After reading this thread, I decided I'd ask my local Walmart if they were going to close their fabric department down, since they're the only one in the area that's left. The very unpleasant lady at the counter said that if they did, it would be in two years, when they remodel. NOT looking forward to it all all! Of course, their current selection of fabrics is lousy at best. I've found a local yarn store for my knitting/crocheting supplies, but if I want fabric I already have to go to a large chain store in a nearby city.


----------



## farmerpat (Jan 1, 2008)

Our WM closed their fabric section 4 months ahead of when they'd said they would. Thank goodness I bought out as much of their fabric as I could afford before they shut down. 3 weeks ago I went 3 hrs away to the Hancocks Fabrics on my last trip to the city, and their prices have skyrocketed! $7.00 a yard for plain, pretty thin, solid-colored cotton fabric. I will NOT go back there again.

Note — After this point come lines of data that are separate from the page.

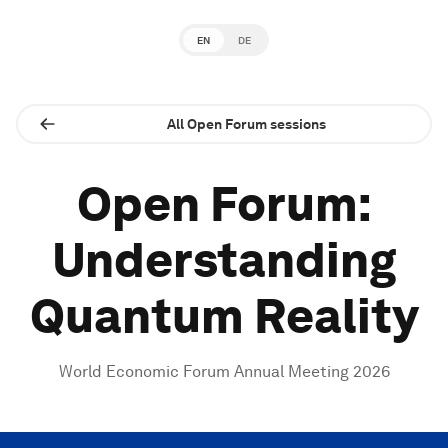
EN
DE
All Open Forum sessions
Open Forum:
Understanding
Quantum Reality
World Economic Forum Annual Meeting 2026
0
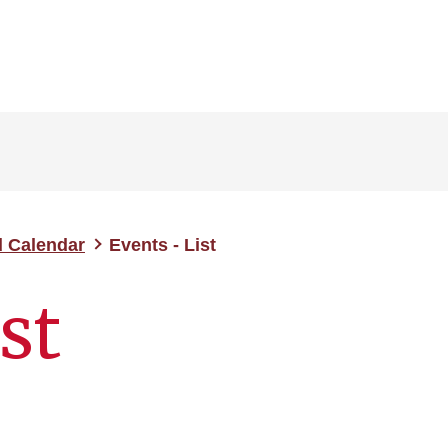
d Calendar
Events - List
st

They had lots of signs around saying 50% off sale now, but in the teeeeny tiny printing, it was only on "certain" fabric...And guess what - every fabric we chose was NOT the sale fabric. So, I left with a couple of fat quarters, some sewing notions, and precious little fabric. I've been buying alot of my fabric on EBay and from online stores like fabric.com, who offer free shipping.


----------



## ginnie5 (Jul 15, 2003)

www.connectingthreads.com
if you have not bought from them I can't recommend them enough! I just got fabric for $2 something a yard on clearance. Shipping over $50 is free and their thread is great too.


----------



## farmerpat (Jan 1, 2008)

Wow Ginnie! Thanks a bunch! Will check the site out tomorrow morning when I get back from the trip to Denver. I LOVE discounted fabric!!


----------



## ginnie5 (Jul 15, 2003)

I could spend WAY too much there! I went back and looked and they have fabric from 2.96 to 4.16 on the 50% discount....its only 5.96 regular too.


----------



## AR Transplant (Mar 20, 2004)

I had to buy some fabric in Alma Arkansas yesterday, after dinging the bell a few times a lady came and said she had only done this once before and she usually worked in automotives. She got the job done, but I try very hard to never buy from wm unless it's an emergency.


----------